Between September 2008 and February 2009, the commission registered a total of 198 cases of mass kidnappings of migrants involving 9,758 people.

Motivated by the yearning to begin a new life in the United States, each year some 140,000 people cross Mexico's southern border intending to traverse the country and then cross the U.S. border, according to official figures.

To achieve their dream, the migrants have to travel thousands of kilometers with hardly any money and trusting unknown people who promise to help them, but there exists a risk that they will be betrayed and wind up in the hands of people-trafficking networks.

Upon presenting its report on the kidnappings of migrants, the rights commission called attention to their "high vulnerability" and denounced the fact that the practice "is on the increase."

The document prepared by the panel includes many shocking testimonials, like that of a Salvadoran woman who was locked up and raped numerous times during the 48 hours she was held.

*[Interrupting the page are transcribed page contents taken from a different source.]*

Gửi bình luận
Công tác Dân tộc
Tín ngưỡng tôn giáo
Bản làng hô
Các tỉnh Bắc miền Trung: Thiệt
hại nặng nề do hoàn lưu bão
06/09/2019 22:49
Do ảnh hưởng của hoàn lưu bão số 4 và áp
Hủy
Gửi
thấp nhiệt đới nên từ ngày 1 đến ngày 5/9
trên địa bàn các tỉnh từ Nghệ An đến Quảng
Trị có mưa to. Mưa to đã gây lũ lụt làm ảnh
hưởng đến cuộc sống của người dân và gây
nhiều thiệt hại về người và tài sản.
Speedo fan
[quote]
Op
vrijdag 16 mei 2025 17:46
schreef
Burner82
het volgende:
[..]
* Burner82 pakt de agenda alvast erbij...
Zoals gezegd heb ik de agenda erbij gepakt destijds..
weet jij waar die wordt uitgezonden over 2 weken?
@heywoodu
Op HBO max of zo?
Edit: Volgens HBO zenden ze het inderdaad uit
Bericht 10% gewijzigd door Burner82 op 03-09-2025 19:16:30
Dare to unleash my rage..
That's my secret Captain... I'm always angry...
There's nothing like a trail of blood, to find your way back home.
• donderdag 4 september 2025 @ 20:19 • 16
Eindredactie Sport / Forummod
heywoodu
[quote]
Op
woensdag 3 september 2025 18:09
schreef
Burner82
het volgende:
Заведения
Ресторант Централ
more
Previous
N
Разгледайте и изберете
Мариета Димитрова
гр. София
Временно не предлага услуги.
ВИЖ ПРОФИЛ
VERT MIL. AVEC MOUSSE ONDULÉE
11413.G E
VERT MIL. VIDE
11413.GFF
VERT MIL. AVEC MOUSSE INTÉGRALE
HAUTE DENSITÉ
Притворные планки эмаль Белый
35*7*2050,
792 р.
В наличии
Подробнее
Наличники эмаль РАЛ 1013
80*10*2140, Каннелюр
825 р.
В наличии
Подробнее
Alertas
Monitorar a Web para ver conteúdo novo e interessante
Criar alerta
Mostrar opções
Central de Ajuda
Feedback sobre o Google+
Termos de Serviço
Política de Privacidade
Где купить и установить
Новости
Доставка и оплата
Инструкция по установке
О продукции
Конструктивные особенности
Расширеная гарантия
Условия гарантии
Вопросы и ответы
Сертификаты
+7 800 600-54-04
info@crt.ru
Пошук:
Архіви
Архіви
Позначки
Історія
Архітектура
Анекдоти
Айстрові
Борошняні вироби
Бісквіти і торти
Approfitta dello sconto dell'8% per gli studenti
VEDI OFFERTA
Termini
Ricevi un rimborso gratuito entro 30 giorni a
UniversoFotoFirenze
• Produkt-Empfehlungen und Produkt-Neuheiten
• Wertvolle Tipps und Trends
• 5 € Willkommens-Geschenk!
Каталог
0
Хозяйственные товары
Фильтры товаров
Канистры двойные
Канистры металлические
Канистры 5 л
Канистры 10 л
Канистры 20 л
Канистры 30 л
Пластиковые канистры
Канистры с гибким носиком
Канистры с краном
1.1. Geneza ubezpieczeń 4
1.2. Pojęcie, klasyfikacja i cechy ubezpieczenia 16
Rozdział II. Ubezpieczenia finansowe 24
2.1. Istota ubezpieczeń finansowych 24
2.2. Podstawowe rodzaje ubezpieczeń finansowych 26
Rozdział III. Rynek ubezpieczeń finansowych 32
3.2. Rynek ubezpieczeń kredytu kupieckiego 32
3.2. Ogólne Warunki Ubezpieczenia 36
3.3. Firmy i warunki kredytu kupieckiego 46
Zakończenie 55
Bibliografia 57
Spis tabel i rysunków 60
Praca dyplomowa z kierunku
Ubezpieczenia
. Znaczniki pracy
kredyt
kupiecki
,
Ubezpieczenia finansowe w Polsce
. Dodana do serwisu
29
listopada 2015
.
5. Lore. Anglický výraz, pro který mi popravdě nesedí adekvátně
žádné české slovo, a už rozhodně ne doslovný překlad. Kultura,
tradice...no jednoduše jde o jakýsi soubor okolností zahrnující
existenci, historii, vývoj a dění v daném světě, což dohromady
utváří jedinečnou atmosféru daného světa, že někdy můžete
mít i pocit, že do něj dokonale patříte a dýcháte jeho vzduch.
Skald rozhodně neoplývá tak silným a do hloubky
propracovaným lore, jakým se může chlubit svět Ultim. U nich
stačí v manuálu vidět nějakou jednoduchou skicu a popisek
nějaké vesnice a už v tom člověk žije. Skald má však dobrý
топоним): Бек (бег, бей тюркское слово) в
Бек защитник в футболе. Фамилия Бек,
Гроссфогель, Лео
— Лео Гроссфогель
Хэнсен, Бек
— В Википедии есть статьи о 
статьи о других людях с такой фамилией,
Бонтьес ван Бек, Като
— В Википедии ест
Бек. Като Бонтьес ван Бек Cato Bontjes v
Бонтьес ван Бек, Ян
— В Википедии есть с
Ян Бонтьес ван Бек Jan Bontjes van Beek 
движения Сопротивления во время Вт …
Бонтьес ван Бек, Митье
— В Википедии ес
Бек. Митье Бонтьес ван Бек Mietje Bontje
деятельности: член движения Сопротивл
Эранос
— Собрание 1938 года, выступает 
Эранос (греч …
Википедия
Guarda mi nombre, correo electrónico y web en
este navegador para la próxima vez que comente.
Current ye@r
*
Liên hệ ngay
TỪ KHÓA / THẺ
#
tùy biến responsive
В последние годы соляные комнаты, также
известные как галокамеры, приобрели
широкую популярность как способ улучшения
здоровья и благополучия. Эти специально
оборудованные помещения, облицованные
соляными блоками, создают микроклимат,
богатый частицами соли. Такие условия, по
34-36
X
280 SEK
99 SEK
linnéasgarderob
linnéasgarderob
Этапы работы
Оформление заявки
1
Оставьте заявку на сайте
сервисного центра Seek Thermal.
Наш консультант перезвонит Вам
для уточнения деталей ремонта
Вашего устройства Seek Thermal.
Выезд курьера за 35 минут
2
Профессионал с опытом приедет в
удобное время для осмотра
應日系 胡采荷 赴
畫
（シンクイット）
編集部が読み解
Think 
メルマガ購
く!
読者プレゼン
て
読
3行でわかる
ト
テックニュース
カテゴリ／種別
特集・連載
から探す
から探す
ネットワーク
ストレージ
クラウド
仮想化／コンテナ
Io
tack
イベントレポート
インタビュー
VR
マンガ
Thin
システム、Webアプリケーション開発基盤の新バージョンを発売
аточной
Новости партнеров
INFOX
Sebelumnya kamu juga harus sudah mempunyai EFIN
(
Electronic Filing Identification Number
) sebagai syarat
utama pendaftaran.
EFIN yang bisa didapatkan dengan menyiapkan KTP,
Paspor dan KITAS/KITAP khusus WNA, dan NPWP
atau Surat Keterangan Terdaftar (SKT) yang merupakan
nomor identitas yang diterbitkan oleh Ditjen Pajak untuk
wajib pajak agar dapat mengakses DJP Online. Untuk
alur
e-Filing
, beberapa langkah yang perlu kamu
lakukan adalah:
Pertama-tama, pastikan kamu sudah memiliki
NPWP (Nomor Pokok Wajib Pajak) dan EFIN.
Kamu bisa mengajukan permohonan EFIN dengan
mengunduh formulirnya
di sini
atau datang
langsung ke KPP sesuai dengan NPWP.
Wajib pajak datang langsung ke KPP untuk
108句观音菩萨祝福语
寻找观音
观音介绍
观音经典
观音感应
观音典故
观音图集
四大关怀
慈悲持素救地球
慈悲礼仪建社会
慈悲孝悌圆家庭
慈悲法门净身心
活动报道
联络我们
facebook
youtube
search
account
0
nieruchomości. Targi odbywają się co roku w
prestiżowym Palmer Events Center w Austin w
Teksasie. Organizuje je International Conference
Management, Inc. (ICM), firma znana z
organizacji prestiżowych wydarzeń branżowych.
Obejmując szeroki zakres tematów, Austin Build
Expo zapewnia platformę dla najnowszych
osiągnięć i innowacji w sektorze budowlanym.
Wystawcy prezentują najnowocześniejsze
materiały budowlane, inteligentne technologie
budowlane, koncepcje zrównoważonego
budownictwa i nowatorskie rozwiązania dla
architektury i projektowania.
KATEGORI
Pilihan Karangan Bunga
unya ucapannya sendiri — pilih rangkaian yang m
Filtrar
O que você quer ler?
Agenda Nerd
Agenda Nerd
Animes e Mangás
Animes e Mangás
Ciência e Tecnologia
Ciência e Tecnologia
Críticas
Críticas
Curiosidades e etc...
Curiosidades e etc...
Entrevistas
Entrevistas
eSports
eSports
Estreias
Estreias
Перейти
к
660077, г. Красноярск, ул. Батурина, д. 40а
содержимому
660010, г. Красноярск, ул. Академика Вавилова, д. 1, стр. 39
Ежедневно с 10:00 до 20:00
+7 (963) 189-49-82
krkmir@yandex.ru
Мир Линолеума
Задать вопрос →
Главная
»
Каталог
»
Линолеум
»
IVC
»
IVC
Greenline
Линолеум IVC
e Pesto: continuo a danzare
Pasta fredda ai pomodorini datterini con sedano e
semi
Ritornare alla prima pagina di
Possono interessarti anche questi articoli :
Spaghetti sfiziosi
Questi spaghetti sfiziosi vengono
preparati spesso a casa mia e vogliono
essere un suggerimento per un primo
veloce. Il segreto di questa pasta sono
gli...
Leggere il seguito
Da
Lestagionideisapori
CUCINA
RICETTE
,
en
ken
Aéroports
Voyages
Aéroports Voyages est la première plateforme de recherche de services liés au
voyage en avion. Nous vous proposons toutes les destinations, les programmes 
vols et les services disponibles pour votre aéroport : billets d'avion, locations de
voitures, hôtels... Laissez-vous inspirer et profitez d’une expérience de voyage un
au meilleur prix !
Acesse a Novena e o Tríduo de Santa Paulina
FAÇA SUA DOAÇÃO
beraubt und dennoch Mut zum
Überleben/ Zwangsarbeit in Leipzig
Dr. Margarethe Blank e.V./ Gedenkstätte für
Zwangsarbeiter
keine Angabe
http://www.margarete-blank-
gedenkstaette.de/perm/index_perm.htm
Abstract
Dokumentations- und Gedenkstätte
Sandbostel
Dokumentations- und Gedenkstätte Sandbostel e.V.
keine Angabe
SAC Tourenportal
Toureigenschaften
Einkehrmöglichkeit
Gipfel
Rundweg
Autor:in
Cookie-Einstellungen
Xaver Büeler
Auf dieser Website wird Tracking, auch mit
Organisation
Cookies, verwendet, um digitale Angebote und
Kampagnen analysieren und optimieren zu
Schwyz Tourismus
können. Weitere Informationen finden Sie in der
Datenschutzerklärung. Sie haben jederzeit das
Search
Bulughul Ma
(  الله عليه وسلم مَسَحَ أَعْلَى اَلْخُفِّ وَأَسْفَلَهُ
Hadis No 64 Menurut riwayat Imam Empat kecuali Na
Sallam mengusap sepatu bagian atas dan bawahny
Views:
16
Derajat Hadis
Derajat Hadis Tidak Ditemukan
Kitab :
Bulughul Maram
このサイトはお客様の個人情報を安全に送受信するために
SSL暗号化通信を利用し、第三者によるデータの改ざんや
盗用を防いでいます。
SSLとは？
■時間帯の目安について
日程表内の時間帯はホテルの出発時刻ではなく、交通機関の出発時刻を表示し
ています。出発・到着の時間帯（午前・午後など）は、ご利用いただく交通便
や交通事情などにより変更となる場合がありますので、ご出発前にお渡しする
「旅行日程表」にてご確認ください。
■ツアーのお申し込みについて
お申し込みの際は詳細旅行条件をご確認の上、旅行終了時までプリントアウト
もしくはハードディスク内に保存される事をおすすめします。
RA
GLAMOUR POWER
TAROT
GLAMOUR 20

Finally, the young woman was freed because her family, who lives in the United States, gave in to the threats of her abductors and paid part of the $4,500 they demanded as ransom.

"But my companion didn't have anyone to help her and so they shot her and let her bleed to death in front of me to intimidate me," the woman said.

The kidnappers demand the payment of between $1,500 and $5,000 for each person they abduct and the criminal organizations that kidnap the migrants annually make some $50 million from the practice.

The kidnappings are committed mainly by organized bands whose members remain unpunished for the crimes because their victims do not report them since they don't know their rights, they are afraid of reprisals and don't trust the Mexican authorities, which, according to the commission report, are complicit with the criminals in at least 1 percent of the cases.